I heard of Lingering Inland at I heard about "Lingering Indiana" at Proof: A Midwest Lit Fest - the program put on by Indiana Humanities. I bought the book, and in the past few days ran across a review from The Chicago Sun-Times, A new book makes the case for the Midwest’s literary might
Reflecting on these large-scale demographic changes, Olivarez says in his forward for Lingering Inland, “Because no one is looking to the Midwest for innovation, it has become an excellent place to experiment. The worst has already happened. Our former industries have collapsed or are on life support. What is there to do but dream a new way of living?”
“Lingering Inland” editor Andy Oler says that conception of the future happens when humans connect stories with people and places.

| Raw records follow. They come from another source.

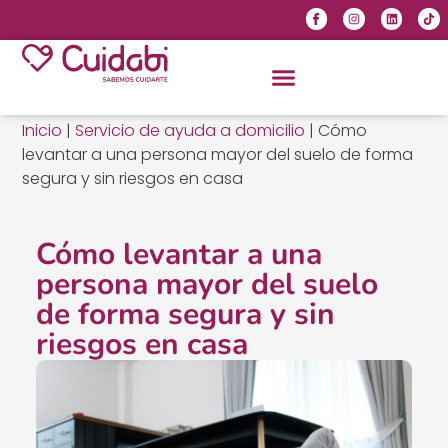
Inicio
|
Servicio de ayuda a domicilio
|
Cómo
levantar a una persona mayor del suelo de forma
segura y sin riesgos en casa
Cómo levantar a una
persona mayor del suelo
de forma segura y sin
riesgos en casa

“What this collection is trying to achieve is to take those individual, idiosyncratic stories and start to sort of create a whole mosaic, a much bigger picture of what the region is, of what Chicago is, of like, how we think about the Midwest,” Oler said.
He hopes readers engage with the works slowly, letting the words sit with them. Each essay is around 1,000 words.

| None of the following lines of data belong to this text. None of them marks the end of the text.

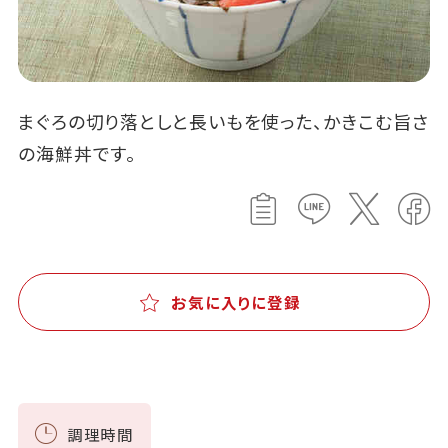
まぐろの切り落としと長いもを使った、かきこむ旨さ
の海鮮丼です。
お気に入りに登録
調理時間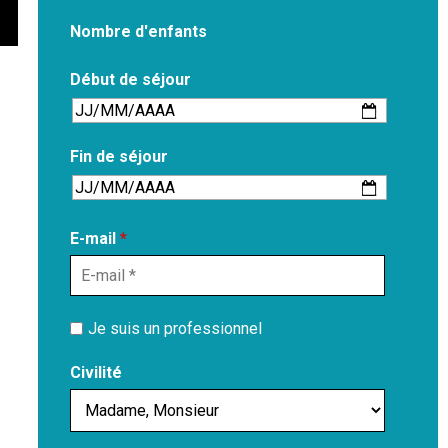
Nombre d'enfants
Début de séjour
Fin de séjour
E-mail
*
Je suis un professionnel
Civilité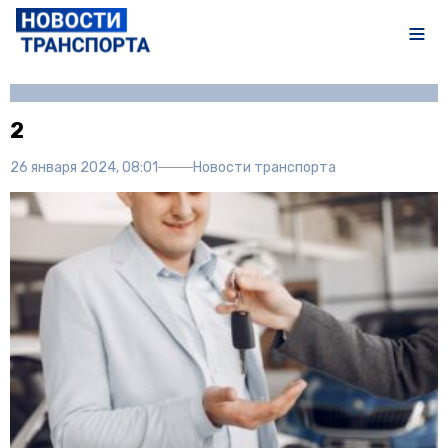
Автор:
Полина Писарева
2
26 января 2024, 08:01
Новости транспорта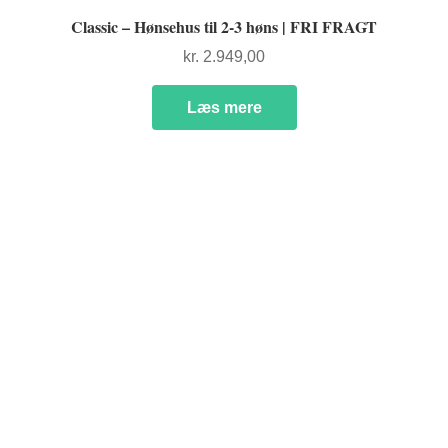
Classic – Hønsehus til 2-3 høns | FRI FRAGT
kr.
2.949,00
Læs mere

“I hope that they don’t read it all at once. I guess maybe, which is maybe a weird thing to say, but the brevity of the essays leads people to, you know, pick up one, read one or two, and put it down and then pick it up again,” Oler said. “I think that it’s something that you can sort of pop in and out of while you’re reading your coffee, while you’re, you know, waiting to leave, like, whatever it is, I think that it’s, it’s a nice little hit, and it, it lets people access it at their own pace.”

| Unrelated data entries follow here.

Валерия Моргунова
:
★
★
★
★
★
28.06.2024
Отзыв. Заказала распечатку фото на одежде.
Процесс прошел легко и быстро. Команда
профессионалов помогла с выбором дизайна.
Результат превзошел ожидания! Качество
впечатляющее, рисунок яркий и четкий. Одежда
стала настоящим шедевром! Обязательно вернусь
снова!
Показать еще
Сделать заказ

The collection is available at University of Illinois Press.
Well, that is what I am doing with the book - nibbling on it. I started with the Indiana writers - Booth Tarkington, Kurt Vonnegut, Michael Martone - and was pleasantly surprised by a non-academic approach. It is very much more oriented to what the Midwestern writer meant to the essayist, not a formal discussion of their literary output.